→ **What is required**:
Pull out from the material below all lines with "Model".
### Materials provided ###
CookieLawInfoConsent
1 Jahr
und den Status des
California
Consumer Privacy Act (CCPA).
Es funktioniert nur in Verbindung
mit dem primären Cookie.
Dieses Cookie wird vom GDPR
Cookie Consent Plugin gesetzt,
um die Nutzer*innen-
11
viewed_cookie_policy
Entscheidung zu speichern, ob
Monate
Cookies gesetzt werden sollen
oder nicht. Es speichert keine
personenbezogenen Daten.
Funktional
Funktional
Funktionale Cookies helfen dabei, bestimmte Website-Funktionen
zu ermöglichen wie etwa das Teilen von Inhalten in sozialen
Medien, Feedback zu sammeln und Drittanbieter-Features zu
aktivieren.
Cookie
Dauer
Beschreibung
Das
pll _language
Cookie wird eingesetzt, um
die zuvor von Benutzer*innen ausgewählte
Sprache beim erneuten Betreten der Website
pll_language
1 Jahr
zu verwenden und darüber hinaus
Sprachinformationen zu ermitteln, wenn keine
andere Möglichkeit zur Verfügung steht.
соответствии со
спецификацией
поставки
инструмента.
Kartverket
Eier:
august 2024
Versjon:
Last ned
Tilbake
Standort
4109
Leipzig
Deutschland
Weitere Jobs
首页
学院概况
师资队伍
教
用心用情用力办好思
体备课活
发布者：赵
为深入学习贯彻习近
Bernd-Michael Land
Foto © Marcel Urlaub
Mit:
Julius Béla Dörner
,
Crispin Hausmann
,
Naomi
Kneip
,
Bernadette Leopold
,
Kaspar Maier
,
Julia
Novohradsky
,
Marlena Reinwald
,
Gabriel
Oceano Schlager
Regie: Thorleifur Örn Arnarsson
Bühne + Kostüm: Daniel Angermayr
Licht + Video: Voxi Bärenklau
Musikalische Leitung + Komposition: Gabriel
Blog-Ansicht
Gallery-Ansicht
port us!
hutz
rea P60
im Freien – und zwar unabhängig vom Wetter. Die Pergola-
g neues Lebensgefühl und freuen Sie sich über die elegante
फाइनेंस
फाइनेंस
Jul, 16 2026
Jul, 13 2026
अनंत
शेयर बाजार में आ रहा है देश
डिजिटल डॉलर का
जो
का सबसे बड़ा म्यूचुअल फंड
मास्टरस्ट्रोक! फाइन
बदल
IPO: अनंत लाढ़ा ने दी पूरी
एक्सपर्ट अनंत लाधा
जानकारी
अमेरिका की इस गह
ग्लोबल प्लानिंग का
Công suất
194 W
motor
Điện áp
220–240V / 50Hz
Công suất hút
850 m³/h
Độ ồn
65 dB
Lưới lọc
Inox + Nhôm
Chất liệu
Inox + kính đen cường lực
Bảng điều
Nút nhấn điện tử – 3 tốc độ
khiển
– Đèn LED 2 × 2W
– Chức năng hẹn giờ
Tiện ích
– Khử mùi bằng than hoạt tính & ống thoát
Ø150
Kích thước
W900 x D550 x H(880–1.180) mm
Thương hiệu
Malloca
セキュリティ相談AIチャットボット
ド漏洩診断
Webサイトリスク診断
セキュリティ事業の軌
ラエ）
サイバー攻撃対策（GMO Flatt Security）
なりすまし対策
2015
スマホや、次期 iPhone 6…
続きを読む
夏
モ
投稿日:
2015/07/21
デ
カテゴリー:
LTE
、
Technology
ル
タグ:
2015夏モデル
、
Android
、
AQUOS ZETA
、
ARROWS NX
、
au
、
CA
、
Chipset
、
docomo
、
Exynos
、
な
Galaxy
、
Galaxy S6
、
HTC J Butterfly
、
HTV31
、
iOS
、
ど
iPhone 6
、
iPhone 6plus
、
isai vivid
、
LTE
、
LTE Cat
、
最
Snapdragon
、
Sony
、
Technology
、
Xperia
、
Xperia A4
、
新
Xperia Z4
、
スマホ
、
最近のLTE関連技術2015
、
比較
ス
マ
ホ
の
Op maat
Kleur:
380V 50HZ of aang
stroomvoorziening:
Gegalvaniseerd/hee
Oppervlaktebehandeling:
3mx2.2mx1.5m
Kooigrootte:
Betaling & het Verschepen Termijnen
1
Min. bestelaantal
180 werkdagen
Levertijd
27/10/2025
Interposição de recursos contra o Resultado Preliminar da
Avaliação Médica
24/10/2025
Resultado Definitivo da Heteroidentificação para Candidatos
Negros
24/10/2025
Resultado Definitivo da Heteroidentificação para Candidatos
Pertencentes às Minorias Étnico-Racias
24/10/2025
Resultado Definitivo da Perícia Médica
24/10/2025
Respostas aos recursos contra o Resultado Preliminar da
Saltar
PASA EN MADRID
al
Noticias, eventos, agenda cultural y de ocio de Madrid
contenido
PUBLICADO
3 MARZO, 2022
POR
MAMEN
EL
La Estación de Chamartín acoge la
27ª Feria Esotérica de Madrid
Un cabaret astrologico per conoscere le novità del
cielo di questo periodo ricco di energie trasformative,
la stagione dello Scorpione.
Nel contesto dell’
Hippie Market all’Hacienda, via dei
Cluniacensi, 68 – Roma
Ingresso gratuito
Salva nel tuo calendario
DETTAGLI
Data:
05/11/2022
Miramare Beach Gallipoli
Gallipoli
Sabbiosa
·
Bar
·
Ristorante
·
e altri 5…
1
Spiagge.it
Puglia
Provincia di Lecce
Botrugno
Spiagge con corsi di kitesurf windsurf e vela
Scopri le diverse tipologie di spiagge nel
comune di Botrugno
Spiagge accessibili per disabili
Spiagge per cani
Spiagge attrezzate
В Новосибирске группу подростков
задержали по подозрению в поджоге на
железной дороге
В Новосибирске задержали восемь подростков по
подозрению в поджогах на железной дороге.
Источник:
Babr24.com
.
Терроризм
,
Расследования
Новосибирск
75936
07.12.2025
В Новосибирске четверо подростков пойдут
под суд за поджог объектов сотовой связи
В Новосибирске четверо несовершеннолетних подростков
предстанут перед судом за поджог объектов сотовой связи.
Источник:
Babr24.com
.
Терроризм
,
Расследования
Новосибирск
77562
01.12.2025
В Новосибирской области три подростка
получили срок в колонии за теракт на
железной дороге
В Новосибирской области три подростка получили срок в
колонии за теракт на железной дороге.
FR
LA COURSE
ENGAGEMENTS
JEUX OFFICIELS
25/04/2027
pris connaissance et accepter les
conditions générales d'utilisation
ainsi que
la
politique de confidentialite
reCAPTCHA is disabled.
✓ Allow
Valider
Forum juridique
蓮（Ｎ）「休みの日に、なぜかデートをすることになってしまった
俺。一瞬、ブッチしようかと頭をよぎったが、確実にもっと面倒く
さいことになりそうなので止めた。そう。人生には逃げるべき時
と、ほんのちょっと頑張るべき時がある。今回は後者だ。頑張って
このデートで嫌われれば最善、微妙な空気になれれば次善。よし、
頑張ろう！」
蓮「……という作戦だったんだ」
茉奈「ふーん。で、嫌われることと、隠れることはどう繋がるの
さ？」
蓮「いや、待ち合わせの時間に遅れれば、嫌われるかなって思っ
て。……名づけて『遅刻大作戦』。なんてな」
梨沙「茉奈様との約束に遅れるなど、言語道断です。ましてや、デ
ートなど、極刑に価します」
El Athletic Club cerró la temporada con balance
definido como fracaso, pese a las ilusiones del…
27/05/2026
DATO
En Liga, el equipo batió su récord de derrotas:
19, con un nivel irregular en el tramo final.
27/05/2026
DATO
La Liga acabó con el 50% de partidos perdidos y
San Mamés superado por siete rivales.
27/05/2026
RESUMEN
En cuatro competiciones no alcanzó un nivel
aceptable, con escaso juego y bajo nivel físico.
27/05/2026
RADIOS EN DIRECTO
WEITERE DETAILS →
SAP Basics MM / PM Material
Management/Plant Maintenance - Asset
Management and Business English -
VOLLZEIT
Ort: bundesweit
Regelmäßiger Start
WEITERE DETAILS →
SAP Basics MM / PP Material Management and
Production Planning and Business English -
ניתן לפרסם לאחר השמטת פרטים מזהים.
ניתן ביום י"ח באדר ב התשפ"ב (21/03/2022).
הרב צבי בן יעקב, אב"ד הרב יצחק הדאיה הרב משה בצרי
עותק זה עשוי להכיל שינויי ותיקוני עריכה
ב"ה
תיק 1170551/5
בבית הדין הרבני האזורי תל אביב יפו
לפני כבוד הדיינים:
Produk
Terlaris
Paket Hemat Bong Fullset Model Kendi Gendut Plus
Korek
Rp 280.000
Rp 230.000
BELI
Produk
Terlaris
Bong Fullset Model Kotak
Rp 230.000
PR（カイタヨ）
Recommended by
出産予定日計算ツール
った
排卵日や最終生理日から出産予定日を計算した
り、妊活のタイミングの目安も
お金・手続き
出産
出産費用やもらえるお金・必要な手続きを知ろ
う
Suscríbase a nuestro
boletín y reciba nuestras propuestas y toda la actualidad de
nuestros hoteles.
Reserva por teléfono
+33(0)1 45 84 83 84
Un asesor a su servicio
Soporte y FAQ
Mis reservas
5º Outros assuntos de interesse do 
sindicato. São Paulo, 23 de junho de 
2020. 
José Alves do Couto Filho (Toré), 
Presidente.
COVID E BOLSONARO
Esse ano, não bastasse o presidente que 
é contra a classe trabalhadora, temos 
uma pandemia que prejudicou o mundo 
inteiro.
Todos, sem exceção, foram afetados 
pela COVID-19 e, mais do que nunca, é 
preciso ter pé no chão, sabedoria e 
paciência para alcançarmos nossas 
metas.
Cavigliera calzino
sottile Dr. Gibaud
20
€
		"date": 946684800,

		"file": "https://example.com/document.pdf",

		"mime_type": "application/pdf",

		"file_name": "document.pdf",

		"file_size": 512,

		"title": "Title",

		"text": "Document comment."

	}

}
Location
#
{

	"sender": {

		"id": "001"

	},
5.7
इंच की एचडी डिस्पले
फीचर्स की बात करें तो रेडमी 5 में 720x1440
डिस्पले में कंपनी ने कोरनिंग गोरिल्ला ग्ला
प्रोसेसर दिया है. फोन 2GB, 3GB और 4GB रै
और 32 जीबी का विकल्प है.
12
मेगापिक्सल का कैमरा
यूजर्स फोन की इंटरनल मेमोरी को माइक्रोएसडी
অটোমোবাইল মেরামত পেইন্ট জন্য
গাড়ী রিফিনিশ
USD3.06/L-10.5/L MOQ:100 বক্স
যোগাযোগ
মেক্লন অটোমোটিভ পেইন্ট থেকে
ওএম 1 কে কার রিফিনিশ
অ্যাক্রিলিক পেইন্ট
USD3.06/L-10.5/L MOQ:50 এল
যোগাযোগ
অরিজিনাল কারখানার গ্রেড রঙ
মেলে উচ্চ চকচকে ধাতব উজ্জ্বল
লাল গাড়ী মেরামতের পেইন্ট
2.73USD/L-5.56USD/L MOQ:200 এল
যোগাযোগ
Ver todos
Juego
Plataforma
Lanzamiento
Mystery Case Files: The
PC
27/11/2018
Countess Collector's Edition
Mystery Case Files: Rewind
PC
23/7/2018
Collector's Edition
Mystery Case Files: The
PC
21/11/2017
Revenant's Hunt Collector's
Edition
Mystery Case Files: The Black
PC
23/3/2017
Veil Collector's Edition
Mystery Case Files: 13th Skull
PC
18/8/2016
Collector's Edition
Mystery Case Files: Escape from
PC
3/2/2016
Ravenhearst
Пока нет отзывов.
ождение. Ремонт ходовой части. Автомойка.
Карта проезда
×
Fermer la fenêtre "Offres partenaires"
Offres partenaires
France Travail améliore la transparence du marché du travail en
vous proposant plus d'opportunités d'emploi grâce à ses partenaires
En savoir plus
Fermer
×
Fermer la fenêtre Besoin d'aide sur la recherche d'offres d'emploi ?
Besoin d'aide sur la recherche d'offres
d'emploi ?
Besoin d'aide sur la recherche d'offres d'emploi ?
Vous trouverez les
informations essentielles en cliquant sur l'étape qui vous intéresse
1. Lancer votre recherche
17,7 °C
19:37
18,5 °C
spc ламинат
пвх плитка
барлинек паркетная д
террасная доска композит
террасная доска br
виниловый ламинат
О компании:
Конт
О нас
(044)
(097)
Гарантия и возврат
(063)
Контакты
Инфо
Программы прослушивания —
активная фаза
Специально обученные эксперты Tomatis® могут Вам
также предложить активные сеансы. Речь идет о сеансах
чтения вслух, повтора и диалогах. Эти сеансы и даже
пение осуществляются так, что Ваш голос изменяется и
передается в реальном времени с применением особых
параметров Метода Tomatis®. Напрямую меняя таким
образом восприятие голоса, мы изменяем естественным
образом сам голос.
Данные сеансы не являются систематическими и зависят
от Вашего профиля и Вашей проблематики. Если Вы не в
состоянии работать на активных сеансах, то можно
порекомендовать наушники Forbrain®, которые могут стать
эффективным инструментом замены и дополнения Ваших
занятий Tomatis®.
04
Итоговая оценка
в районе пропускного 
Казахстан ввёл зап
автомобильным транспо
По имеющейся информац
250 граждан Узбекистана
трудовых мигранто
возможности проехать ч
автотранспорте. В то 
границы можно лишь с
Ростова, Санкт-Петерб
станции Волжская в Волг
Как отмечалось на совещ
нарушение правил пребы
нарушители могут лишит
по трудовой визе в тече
###
→ **Output**:
Paket Hemat Bong Fullset Model Kendi Gendut Plus
Bong Fullset Model Kotak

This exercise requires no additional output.